Die Metzgerei Gries in Waldmohr setzt sich für Nachhaltigkeit und Biodiversität ein und hofft dabei auf Unterstützung aus der Politik.
Wir sind dabei, wenn es um den Schutz des Klimas und der Umwelt geht“, sagt Melanie Temmes. Wie vielen Handwerksbetrieben in Rheinland-Pfalz ist es der Fleischermeisterin ein Anliegen, das von der EU-Kommission Ende 2019 beschlossene Nachhaltigkeitsprogramm „Green Deal“ zu unterstützen. 2018 übernahm die Fleischermeisterin den Betrieb ihrer Eltern Gerhard und Mathilde Gries, die Metzgerei Gries in Waldmohr. Für die Betriebswirtin des Handwerks war es eine Ehre, an der kürzlich in Brüssel stattgefundenen Netzwerkveranstaltung „Green Deal – Das Handwerk packt an“ teilnehmen zu dürfen. Dazu eingeladen hatten die rheinland-pfälzische Wirtschaftsministerin Daniela Schmitt, die Arbeitsgemeinschaft der rheinland-pfälzischen Handwerkskammern sowie die Mainzer Staatskanzlei. Mit im Podium war auch Katarina Barley, Vizepräsidentin des Europäischen Parlaments.
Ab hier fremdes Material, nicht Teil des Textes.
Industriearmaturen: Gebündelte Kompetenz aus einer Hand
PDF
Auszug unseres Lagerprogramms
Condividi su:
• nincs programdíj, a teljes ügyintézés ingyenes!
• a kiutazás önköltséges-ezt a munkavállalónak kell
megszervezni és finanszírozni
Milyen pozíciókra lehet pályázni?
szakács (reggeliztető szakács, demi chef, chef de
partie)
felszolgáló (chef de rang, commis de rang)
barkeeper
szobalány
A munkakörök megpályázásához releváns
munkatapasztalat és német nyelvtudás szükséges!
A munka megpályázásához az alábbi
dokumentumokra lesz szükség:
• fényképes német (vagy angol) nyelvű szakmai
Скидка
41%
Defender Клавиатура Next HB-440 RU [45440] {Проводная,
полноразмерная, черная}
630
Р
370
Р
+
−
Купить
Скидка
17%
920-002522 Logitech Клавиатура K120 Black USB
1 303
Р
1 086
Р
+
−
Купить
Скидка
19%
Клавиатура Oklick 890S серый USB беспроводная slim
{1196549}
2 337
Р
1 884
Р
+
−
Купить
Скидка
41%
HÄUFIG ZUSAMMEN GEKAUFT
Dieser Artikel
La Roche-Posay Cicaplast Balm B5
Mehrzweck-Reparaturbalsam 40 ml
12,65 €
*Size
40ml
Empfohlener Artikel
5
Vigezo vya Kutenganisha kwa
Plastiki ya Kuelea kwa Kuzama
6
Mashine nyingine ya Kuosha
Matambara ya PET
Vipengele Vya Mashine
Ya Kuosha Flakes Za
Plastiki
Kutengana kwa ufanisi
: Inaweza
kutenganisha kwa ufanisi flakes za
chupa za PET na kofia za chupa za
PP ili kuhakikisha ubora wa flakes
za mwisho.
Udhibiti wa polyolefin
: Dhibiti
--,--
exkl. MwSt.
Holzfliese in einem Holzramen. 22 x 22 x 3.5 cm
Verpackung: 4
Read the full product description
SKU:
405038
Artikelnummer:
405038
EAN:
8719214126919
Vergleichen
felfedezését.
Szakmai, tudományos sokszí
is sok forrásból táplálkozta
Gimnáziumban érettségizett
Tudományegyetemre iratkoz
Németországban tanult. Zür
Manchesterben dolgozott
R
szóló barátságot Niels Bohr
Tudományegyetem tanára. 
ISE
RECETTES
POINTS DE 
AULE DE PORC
„Wir kooperieren seit vielen Jahren mit der Landwirtschaft in der Region“, verweist Temmes auf die Herkunft der Tiere, die das Fleisch für ihre Metzgerei liefern. Alte Rassen wie das Glanrind gehörten neben Schweinen und Lämmern bevorzugt zu den Tieren aus der Region, die montags im Schlachthof in Zweibrücken geschlachtet werden. „Kurze Transportwege der Tiere zwischen Produzent und Schlachthof tragen zum Tierwohl und zur Verminderung von CO2-Emmissionen bei.“ Die Zerlegung der geschlachteten Tiere findet in der eigenen Metzgerei in Waldmohr statt. „Wir sind ein Familienbetrieb, in dem sich jeder Mitarbeiter wohlfühlt. Wir sind füreinander da, hören gegenseitig zu und finden für alles eine Lösung.“ Energietechnisch setzt der Betrieb auf den Einsatz von Solartechnik, eine Anlage zur Wärmerückgewinnung aus einer neuen Kühltechnik und auf LED-Beleuchtung in den Betriebsräumen.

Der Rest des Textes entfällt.